• [WHAT YOU HAVE TO DO] Report, from the records below, every line where the word "Potimarron" appears.

• [DATA RECORDS]
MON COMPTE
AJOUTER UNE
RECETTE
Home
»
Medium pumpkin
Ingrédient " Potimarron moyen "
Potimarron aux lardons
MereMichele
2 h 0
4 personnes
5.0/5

--

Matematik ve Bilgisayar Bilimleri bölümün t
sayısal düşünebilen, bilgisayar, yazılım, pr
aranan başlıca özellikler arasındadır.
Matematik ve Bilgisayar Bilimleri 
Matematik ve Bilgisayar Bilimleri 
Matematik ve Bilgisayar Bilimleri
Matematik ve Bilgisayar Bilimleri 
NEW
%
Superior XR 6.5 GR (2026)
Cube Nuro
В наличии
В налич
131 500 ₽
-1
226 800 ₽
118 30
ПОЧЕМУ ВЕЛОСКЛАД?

• [RESPONSE]
Ingrédient " Potimarron moyen "
Potimarron aux lardons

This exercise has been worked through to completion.